--- Data in this exercise Enclosed Below ---

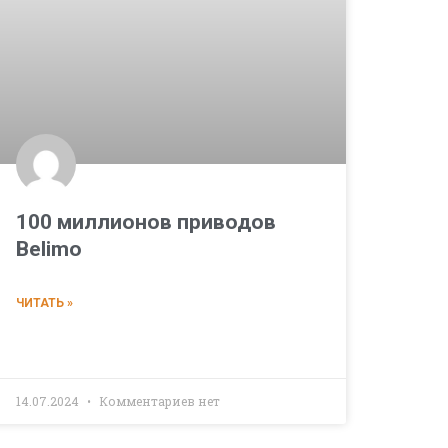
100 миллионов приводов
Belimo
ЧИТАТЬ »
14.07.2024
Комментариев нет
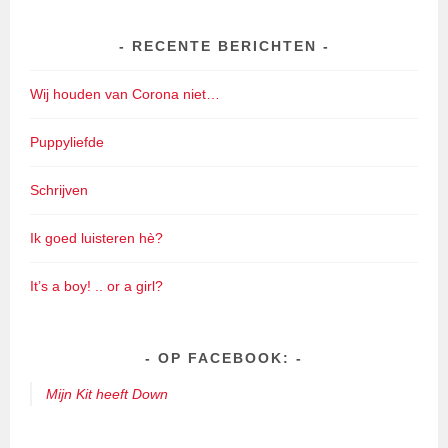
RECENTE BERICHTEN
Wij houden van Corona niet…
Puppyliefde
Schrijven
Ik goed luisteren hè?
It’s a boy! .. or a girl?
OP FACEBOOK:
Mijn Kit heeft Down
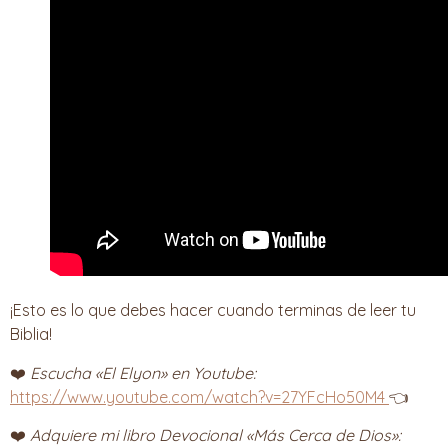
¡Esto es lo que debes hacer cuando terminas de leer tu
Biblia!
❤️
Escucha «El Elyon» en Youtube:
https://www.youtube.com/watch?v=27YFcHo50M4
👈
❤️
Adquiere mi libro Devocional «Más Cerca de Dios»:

--- End of Enclosed Data in this exercise ---
--- Data in this exercise Enclosed Below ---

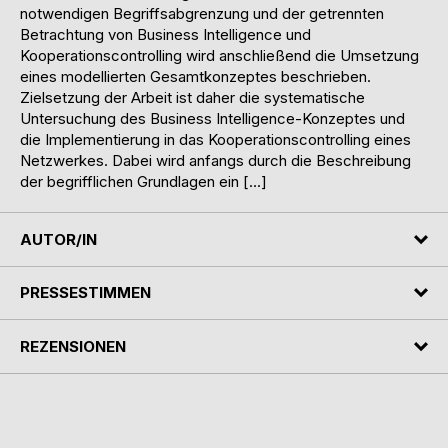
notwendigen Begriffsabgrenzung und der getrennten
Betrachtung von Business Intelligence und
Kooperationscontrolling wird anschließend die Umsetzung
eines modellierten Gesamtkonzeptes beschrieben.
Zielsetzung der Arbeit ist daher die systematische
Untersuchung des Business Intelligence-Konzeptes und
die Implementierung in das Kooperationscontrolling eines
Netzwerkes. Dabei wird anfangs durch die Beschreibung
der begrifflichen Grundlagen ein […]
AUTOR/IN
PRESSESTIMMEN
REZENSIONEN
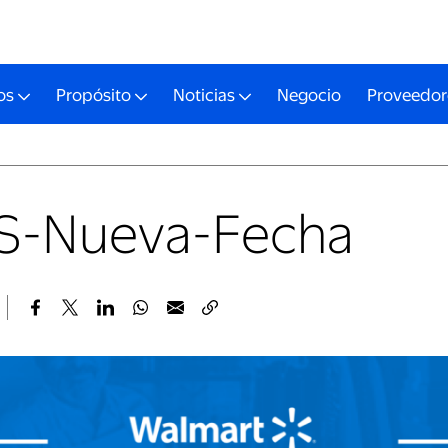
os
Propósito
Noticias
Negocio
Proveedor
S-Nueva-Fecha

--- End of Enclosed Data in this exercise ---

Goal of the exercise - Among the entries, find each line that includes the string "Intelligence" and copy it.

Answer for the task -
Betrachtung von Business Intelligence und
Untersuchung des Business Intelligence-Konzeptes und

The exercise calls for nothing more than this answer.